- To do -
Exactly how many lines of the data below include the string "your"? State the number and nothing more.

--- Source records ---

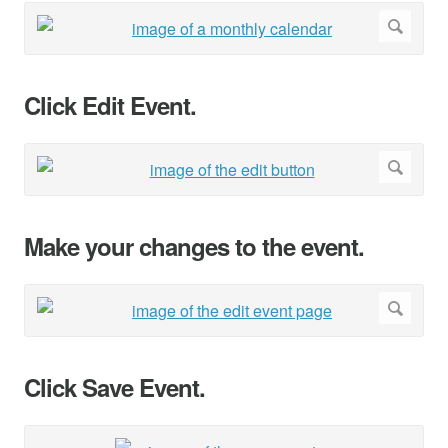
Click Edit Event.
Make your changes to the event.
Click Save Event.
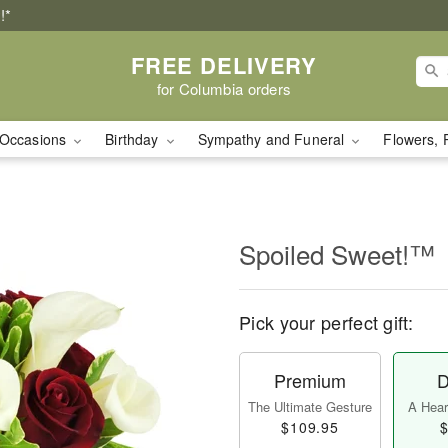
!*
FREE DELIVERY
for Columbia orders
Occasions
Birthday
Sympathy and Funeral
Flowers, 
Spoiled Sweet!™
Pick your perfect gift:
Premium
D
The Ultimate Gesture
A Heart
$109.95
$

---

- Response for this exercise -
2